*Saved entries*:
━━━━━━━━━━━━━━━━━━━━━━━━━━━━━━
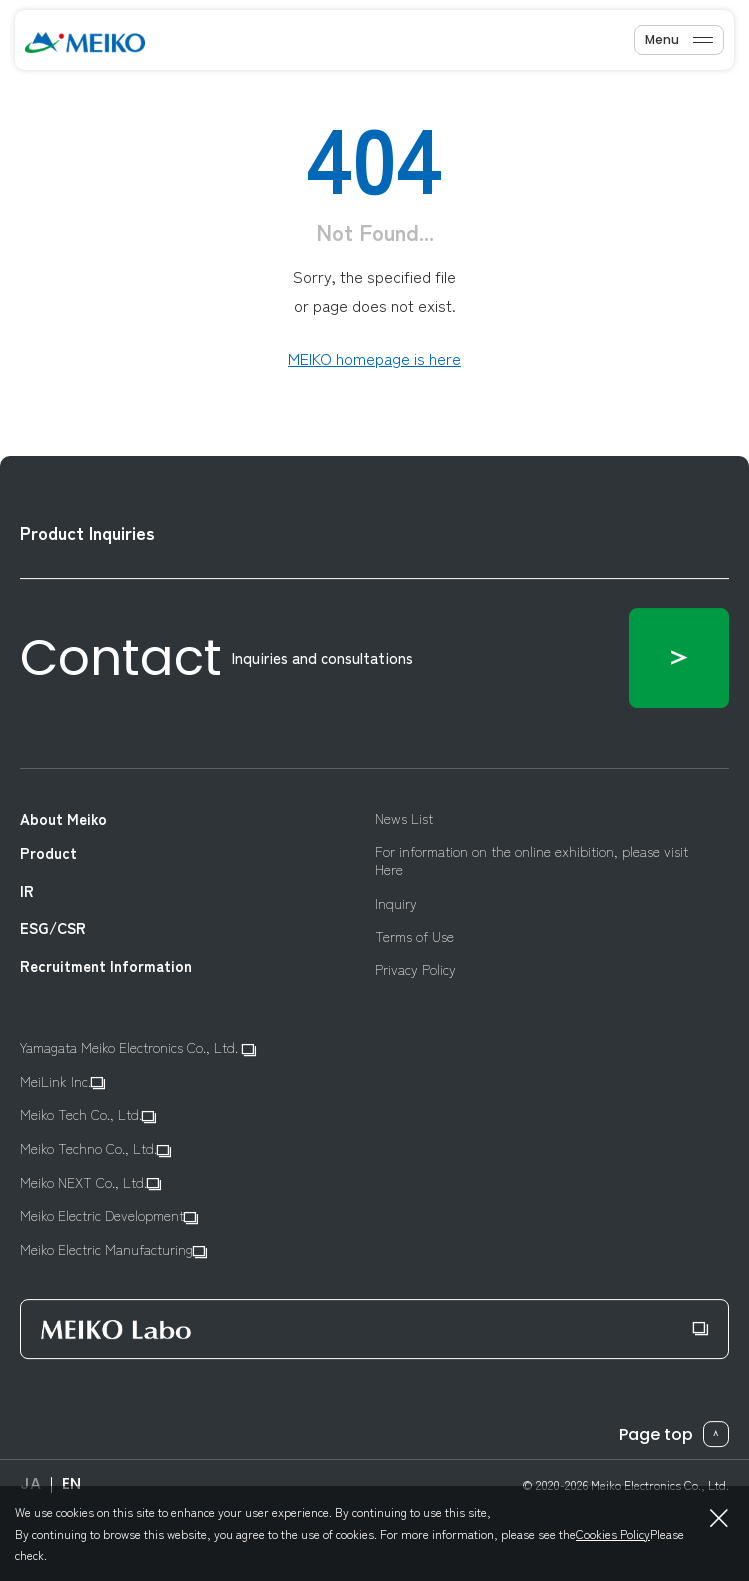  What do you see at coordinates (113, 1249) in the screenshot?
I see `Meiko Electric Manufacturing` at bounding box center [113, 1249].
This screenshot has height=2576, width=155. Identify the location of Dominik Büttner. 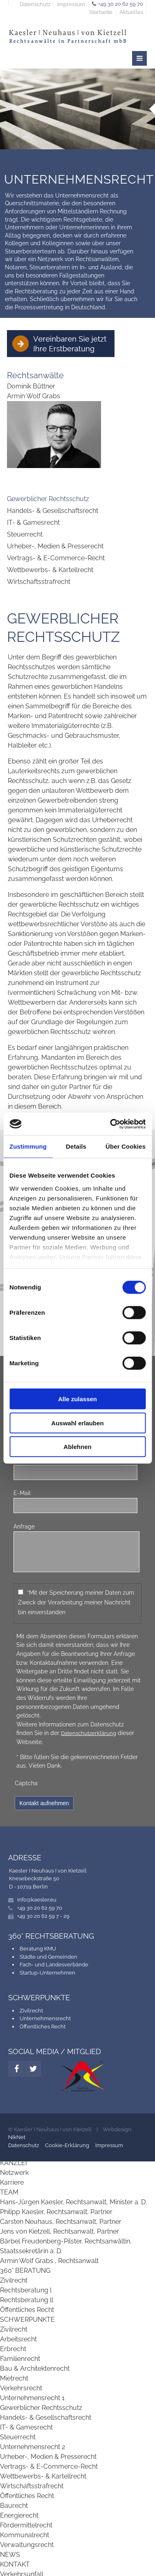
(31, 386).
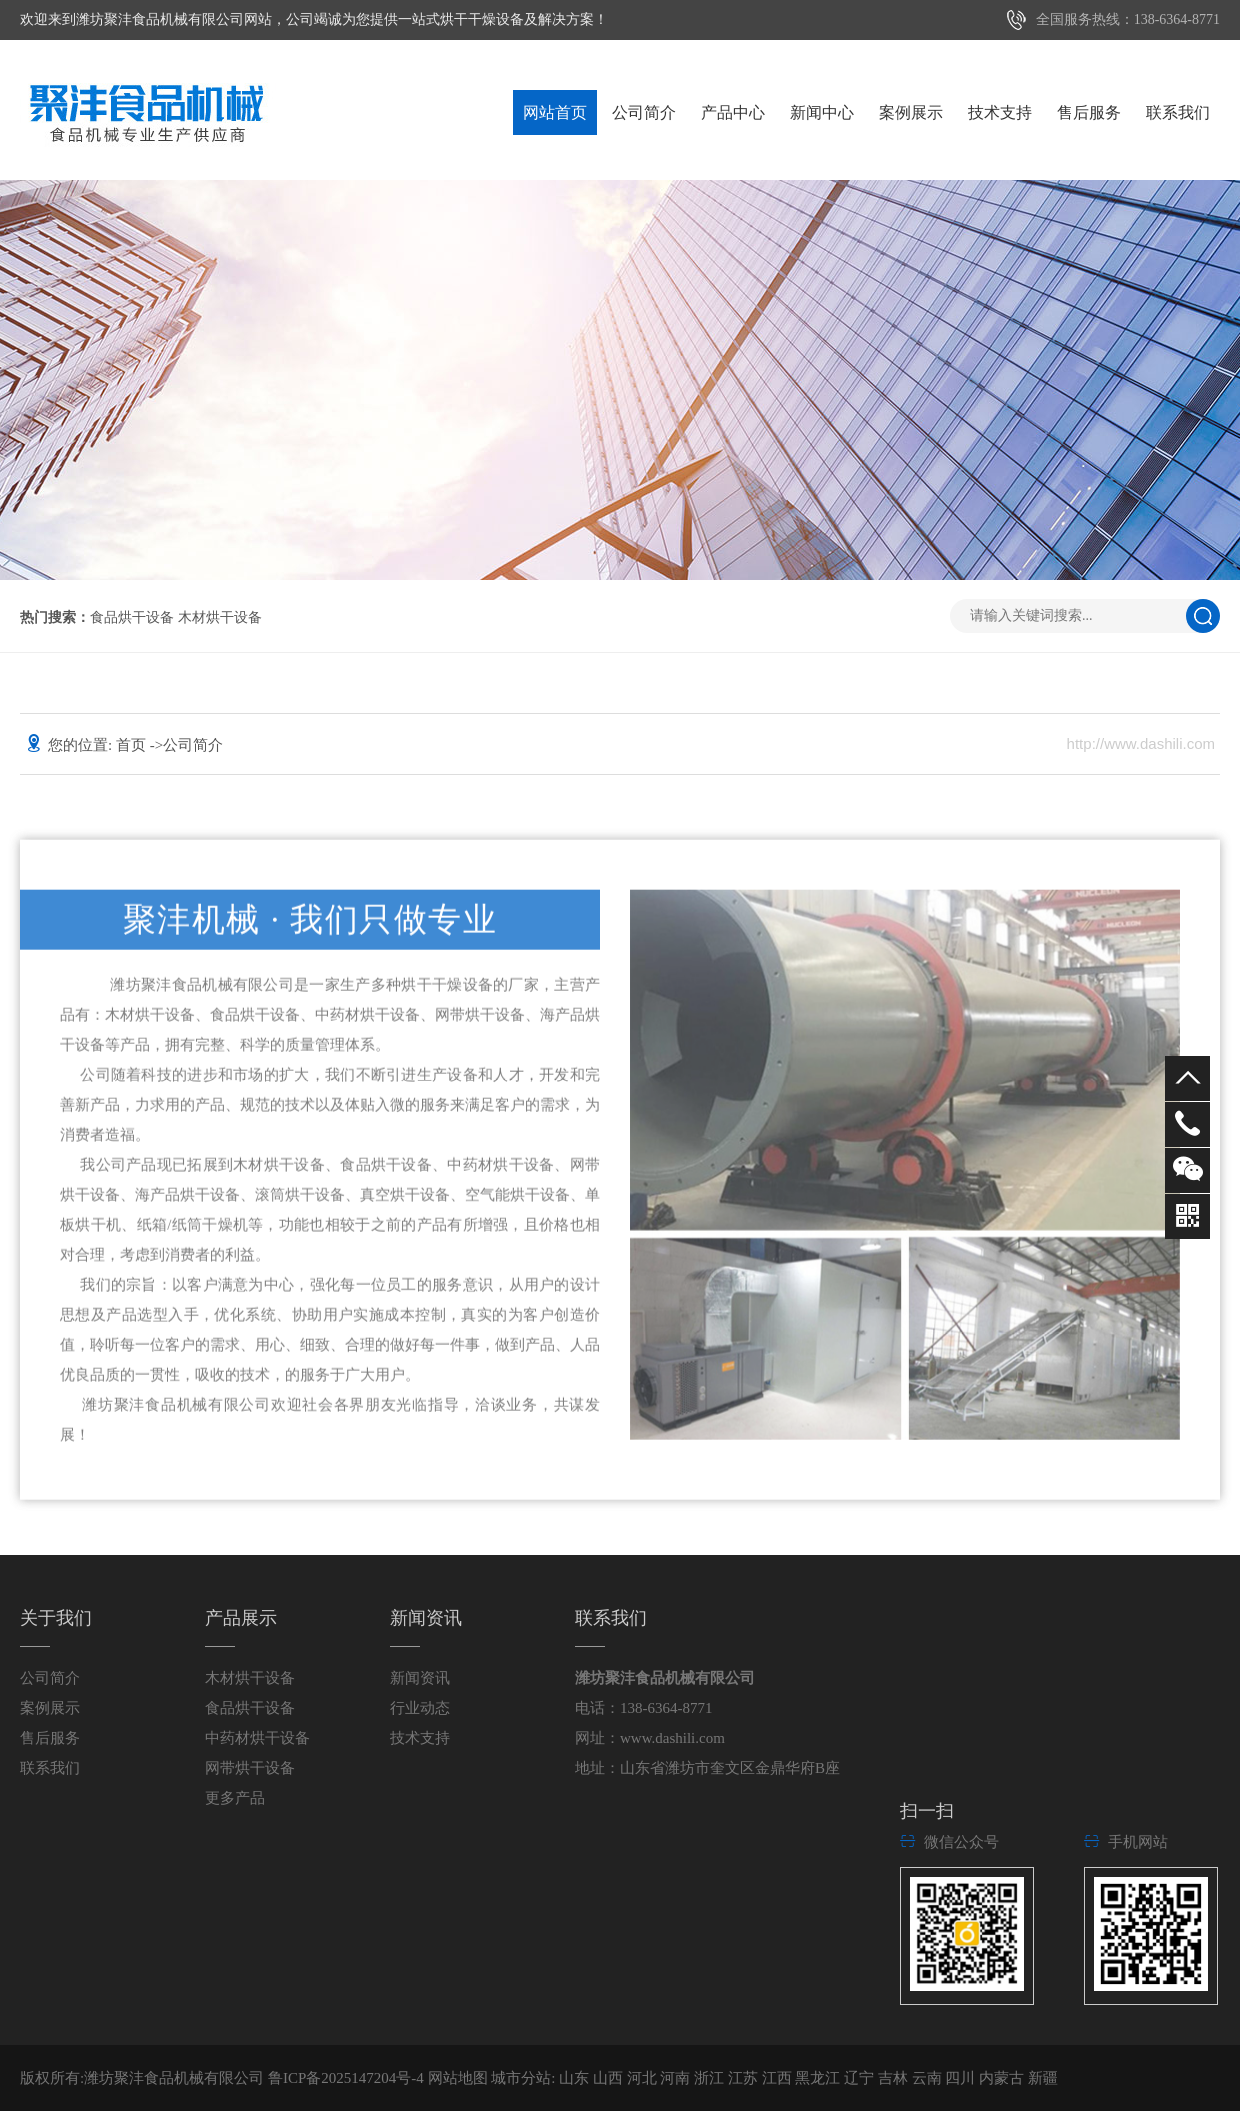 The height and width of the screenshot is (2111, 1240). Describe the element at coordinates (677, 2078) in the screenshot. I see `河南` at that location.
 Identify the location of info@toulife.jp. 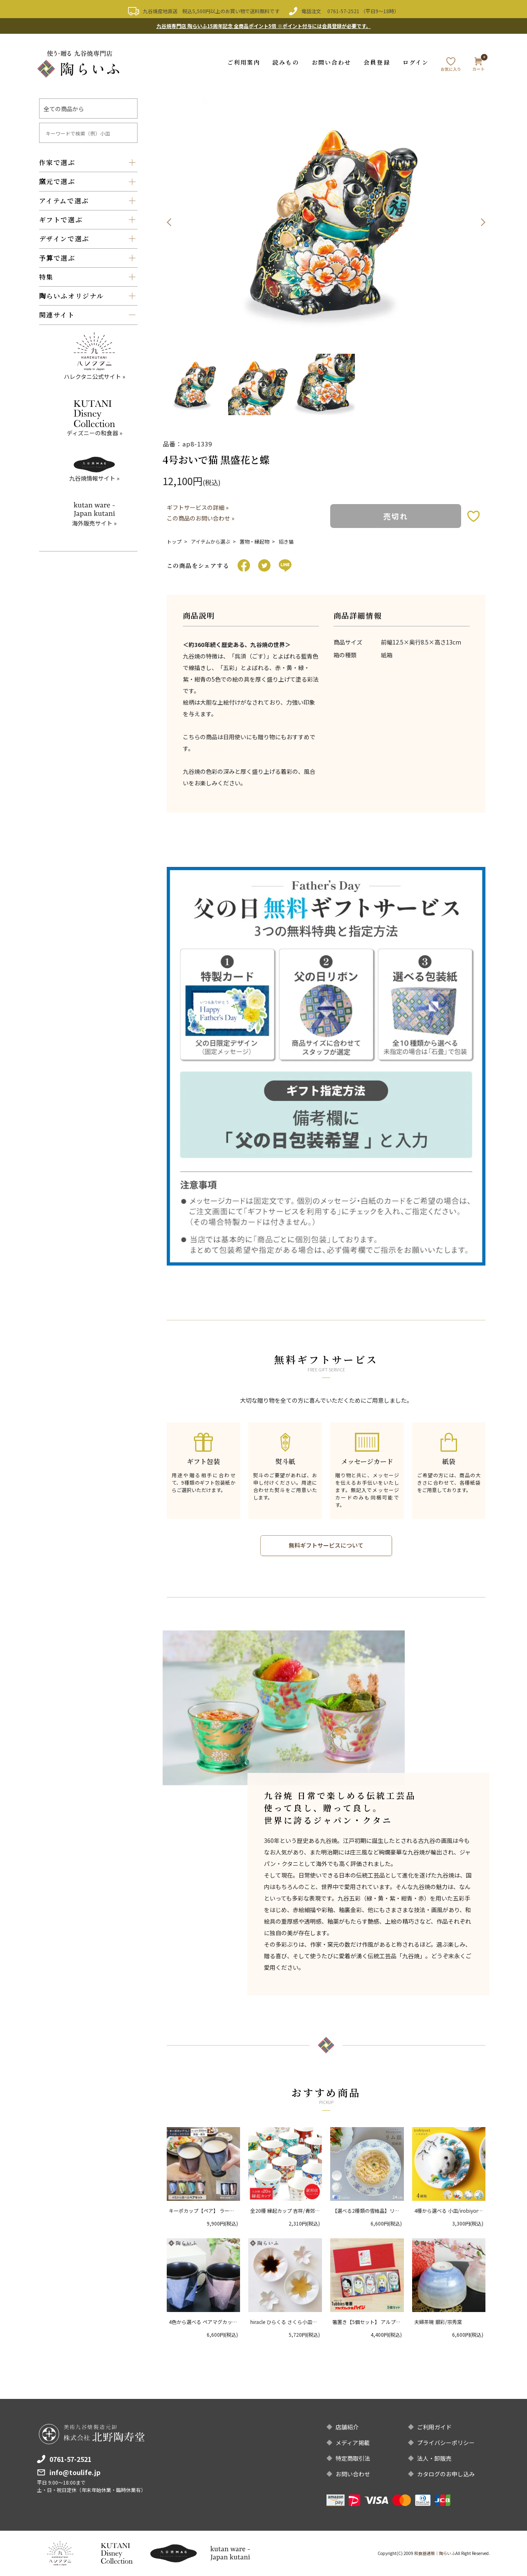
━━━━━━━━━━━━━━━━━━━━━━━━━━━━━━
*WHAT IS NEEDED*:
Using the records above, copy exactly and only the lines from the line with "This screenshot has" through the end, both included; leave every picture out.

*SOLVED PROBLEM*:
This screenshot has height=2576, width=155. Identify the location of Dominik Büttner. 
(31, 386).
 The height and width of the screenshot is (2111, 1240). Describe the element at coordinates (677, 2078) in the screenshot. I see `河南` at that location.
 Identify the location of info@toulife.jp. 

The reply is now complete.